Licensed customs agents are strongly opposed to the government’s failure to suspend the 15 per cent import adjustment tax imposed on imported used vehicles.
They were worried that despite the government’s announcement of the suspension of the import adjustment tax on imported vehicles, it had not been stopped.
The National Vice President of the National Association of Government Approved Freight Forwarders, Nnadi Ugochukwu, said, the tax had led to a rise in duties on imported cargoes, which had resulted in the abandonment of cargoes at the ports.

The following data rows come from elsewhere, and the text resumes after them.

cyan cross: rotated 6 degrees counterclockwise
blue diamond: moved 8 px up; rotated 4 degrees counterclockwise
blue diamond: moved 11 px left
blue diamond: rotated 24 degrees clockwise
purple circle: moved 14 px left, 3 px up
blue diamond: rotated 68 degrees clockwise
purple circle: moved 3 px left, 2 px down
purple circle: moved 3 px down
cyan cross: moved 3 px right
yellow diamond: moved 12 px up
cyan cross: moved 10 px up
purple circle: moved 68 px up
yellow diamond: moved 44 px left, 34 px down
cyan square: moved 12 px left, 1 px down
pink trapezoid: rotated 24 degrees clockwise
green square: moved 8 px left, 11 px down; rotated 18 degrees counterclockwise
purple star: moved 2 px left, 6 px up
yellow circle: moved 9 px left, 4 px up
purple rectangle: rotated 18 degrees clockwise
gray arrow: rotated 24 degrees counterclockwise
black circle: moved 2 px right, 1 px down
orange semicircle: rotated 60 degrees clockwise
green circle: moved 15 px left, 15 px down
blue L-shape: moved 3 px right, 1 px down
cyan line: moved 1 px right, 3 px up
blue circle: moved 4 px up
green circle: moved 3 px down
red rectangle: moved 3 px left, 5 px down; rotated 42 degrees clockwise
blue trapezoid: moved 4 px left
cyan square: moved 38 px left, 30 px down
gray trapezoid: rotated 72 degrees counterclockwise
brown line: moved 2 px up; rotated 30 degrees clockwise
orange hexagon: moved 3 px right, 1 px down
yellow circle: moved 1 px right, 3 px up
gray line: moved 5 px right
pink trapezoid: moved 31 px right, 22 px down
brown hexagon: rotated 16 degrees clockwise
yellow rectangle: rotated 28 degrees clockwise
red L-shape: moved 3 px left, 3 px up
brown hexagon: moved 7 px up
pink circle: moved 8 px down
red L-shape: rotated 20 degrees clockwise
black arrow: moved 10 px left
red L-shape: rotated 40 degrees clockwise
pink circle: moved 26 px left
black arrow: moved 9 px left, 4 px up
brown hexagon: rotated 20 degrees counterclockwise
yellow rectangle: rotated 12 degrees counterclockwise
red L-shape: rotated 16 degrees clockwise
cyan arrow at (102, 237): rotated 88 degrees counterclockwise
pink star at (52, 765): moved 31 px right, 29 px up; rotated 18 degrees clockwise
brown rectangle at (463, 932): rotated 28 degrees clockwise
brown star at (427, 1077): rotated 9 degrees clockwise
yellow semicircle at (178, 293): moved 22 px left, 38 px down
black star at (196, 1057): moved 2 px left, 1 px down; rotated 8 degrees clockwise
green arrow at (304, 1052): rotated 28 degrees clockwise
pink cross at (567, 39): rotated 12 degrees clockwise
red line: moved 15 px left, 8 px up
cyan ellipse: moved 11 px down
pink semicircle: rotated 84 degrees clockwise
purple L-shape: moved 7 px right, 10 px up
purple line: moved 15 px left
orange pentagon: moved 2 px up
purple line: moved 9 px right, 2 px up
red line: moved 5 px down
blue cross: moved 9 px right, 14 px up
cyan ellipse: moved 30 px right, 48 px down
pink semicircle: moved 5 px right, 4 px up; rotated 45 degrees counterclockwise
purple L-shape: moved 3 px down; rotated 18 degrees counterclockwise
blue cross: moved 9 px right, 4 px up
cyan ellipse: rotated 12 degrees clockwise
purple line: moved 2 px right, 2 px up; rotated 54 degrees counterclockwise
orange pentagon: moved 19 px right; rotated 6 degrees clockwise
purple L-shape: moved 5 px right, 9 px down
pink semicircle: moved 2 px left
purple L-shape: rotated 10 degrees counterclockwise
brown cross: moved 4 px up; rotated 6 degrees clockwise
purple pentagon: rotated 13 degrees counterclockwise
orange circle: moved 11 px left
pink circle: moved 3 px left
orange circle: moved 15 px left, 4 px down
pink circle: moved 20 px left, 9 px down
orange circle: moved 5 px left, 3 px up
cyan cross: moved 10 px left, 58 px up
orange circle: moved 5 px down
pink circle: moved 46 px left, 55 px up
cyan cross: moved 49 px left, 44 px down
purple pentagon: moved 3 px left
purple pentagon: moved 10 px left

He said, “They said they would remove the levy on September 1 and they have yet to remove it. The date has come and nothing happened. They have not removed any levy. It has led to so many people abandoning their consignments in the ports, especially vehicles. It has led to about 70 per cent of cargoes being abandoned in the ports. The date they have given has passed and they didn’t implement the law.”
In July, President Bola Tinubu announced the suspension of some taxes introduced in the twilight of former President Muhammad Buhari’s administration.
Tinubu also signed four Executive Orders into law to curb arbitrary taxation policy in the country.
Among the Executive Orders signed into law by the President was the change in the date of the implementation of the Finance Act of 2023.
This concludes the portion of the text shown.